[Saved entries]

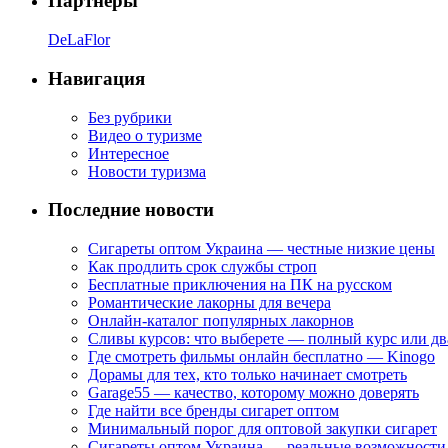
Партнеры
DeLaFlor
Навигация
Без рубрики
Видео о туризме
Интересное
Новости туризма
Последние новости
Сигареты оптом Украина — честные низкие цены
Как продлить срок службы строп
Бесплатные приключения на ПК на русском
Романтические лакорны для вечера
Онлайн-каталог популярных лакорнов
Сливы курсов: что выберете — полный курс или дв
Где смотреть фильмы онлайн бесплатно — Kinogo
Дорамы для тех, кто только начинает смотреть
Garage55 — качество, которому можно доверять
Где найти все бренды сигарет оптом
Минимальный порог для оптовой закупки сигарет
Сигареты оптом Украина — реальные возможности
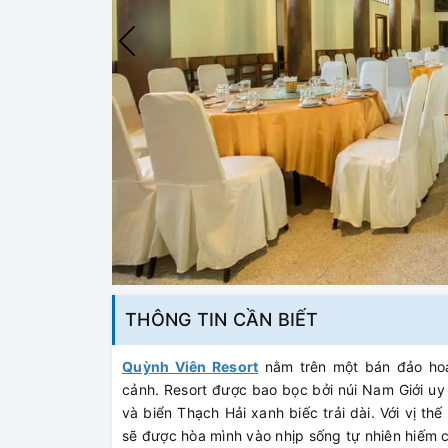
THÔNG TIN CẦN BIẾT
Quỳnh Viên Resort
nằm trên một bán đảo hoa
cảnh. Resort được bao bọc bởi núi Nam Giới uy
và biển Thạch Hải xanh biếc trải dài. Với vị t
sẽ được hòa mình vào nhịp sống tự nhiên hiếm 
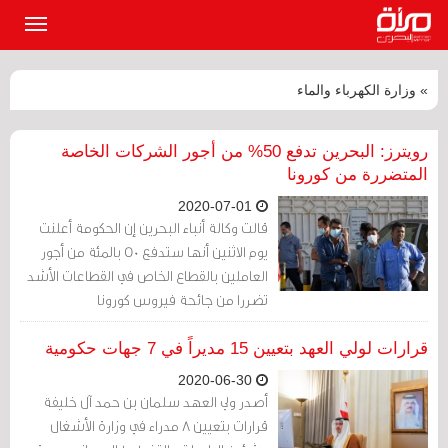
القائمة
الرئيسي
» وزارة الكهرباء والماء
رويترز: البحرين تدفع 50% من أجور الشركات الخاصة
المتضررة من كورونا
2020-07-01
قالت وكالة أنباء البحرين إن الحكومة أعلنت
يوم الاثنين أنها ستدفع 50 بالمئة من أجور
العاملين بالقطاع الخاص في القطاعات الأشد
تضررا من جائحة فيروس كورونا
قرارات لولي العهد بتعيين 15 مديراً في 7 جهات حكومية
2020-06-30
أصدر ولي العهد سلمان بن حمد آل خليفة
قرارات بتعيين 8 مدراء في وزارة الأشغال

Problem details: Answer with a number only. How many lines in the records include the word "оптом"?

Problem solution: 3